Akademisi UB Imbau Masyarakat Tak Perlu Khawatir dengan Wabah PMK

Pendidikan Hewan Ternak penyakit menular sapi Universitas Brawijaya
Renatha Swasty • 12 Mei 2022 14:28
Jakarta: Akademisi Universitas Brawijaya (UB) Dyah Ayu Oktavianie mengimbau masyarakat tidak perlu khawatir terhadap wabah penyakit mulut dan kuku (PMK).

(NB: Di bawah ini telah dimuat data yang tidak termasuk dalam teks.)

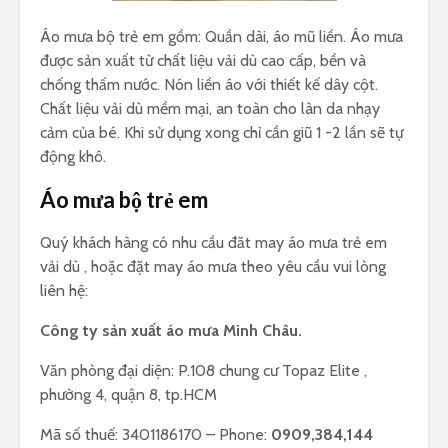
Áo mưa bộ trẻ em gồm: Quần dài, áo mũ liền. Áo mưa
được sản xuất từ chất liệu vải dù cao cấp, bền và
chống thấm nước. Nón liền áo với thiết kế dây cột.
Chất liệu vải dù mềm mại, an toàn cho làn da nhạy
cảm của bé. Khi sử dụng xong chỉ cần giũ 1 -2 lần sẽ tự
động khô.
Áo mưa bộ trẻ em
Quý khách hàng có nhu cầu đăt may áo mưa trẻ em
vải dù , hoặc đặt may áo mưa theo yêu cầu vui lòng
liên hệ:
Công ty sản xuất áo mưa Minh Châu.
Văn phòng đại diện: P.108 chung cư Topaz Elite ,
phường 4, quận 8, tp.HCM
Mã số thuế: 3401186170 – Phone:
0909,384,144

Penyakit itu menyerang hewan ternak di Aceh dan Jawa Timur.
 
“Masyarakat tidak perlu khawatir karena PMK bukan penyakit zoonosis dan sampai saat ini belum ada kasus penularan ke manusia di Indonesia,” kata Dyah yang juga Dekan FKH UB tersebut dikutip dari laman prasetya.ub.ac.id, Kamis, 12 Mei 2022.
 
Dyah menegaskan masyarakat tetap bisa mengkonsumsi daging dan susu sapi. Dengan syarat mesti diolah sempurna.

Bagaimana tanggapan anda mengenai artikel ini?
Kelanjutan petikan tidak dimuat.